To date, only the extracellular component of the pGC-A receptor has been characterized. The current work is a major step towards characterizing the full-length framework, in particular the transmembrane domain and functional regions of the intracellular domain, about which little is currently known.

To achieve this, the researchers use a method known as baculovirus protein expression. The process involves turning insect cells into tiny protein-producing factories. Insect cells resemble human cells in terms of protein processing machinery, but are easier and cheaper to culture than mammalian cells. Baculovirus vectors allow researchers to turn an insect virus into a vehicle to deliver the genetic recipe for a protein.

The process involves inserting a gene to make the receptor in a special type of vector or DNA guide known as a bacmid. The recombinant bacmid carrying the receptor gene is then used to infect insect cells, which begin to make recombinant baculoviruses.

The pGC-A receptor protein can then be extracted , purified and subjected to X-ray crystallography, to determine its composition. The process is delicate, laborious and prone to failure for various reasons. Only a small number of the many existing membrane proteins have been fully characterized, making the preliminary characterization of pGC-A an impressive achievement.

The cell expression system of insects offers several advantages for protein expression, particularly in the case of membrane proteins like pGC-A. The technique allows researchers to more easily extract correctly folded membrane proteins directly from the cell membrane, compared to bacterial expression of common misfolded and non-functional proteins with traditional expression in Escherichia coli (E. coli).

Horizon line

“It was an enormous achievement,” said Hansen. “Membrane proteins are not trivial to purify, and she was also able to achieve protein crystallization and X-ray diffraction.”

Further purification and better diffraction data will ultimately enable structural characterization at the atomic level.

Research opens the door to detailed characterization of other membrane proteins, which could eventually end up in drugs effective in controlling hypertension and a wide range of other medical conditions.

“A major goal is to develop breakthrough drugs based on ANP and its target receptor in man to treat high blood pressure, heart failure as well as obesity,” Burnett said. “The work done by the ASU and Mayo teams and reported in Scientific Reviews is helping to crack the magic formula of the receptor target and will accelerate the development of new drugs and truly help customers around the world.”

Petra Fromme, director of the Heart for Utilized Structural Discovery, who is the lead author of this study and served as Zhang’s thesis supervisor, is excited about the high impact of this work.

“Metabolic diseases are one of the most significant health threats in the 21 century, with diabetes, high blood pressure and heart disease killing millions of people each year – and the numbers are rising.
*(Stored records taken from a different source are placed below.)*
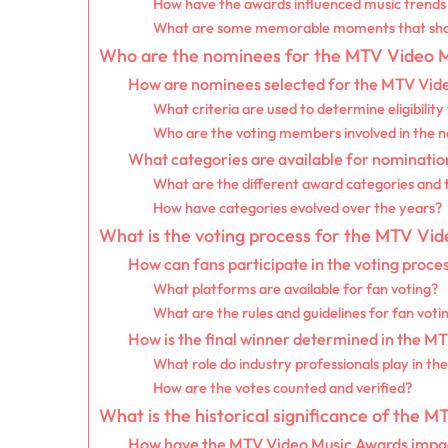
How have the awards influenced music trends 
What are some memorable moments that shap
Who are the nominees for the MTV Video 
How are nominees selected for the MTV Vid
What criteria are used to determine eligibilit
Who are the voting members involved in the 
What categories are available for nominati
What are the different award categories and t
How have categories evolved over the years?
What is the voting process for the MTV Vi
How can fans participate in the voting proce
What platforms are available for fan voting?
What are the rules and guidelines for fan voti
How is the final winner determined in the M
What role do industry professionals play in the
How are the votes counted and verified?
What is the historical significance of the
How have the MTV Video Music Awards impac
Work on the pGC-A receptor has the potential to develop an effective drug that reduces symptoms without serious side effects,” she said.

This project was supported by an award to JCB and PF from the Mayo/ASU Structural Biology Alliance and the Biodesign Center for Utilized Structural Discovery at Arizona Condition University. a US Department of Energy (DOE) Office of Science User Setup operated for the DOE Office of Science by Argonne National Laboratory under Contract No. DE-AC02-06CH11357.

The research was carried out with the generous assistance of the Center Biodesign for innovations in e-medicine t from the Custom Diagnosis Center.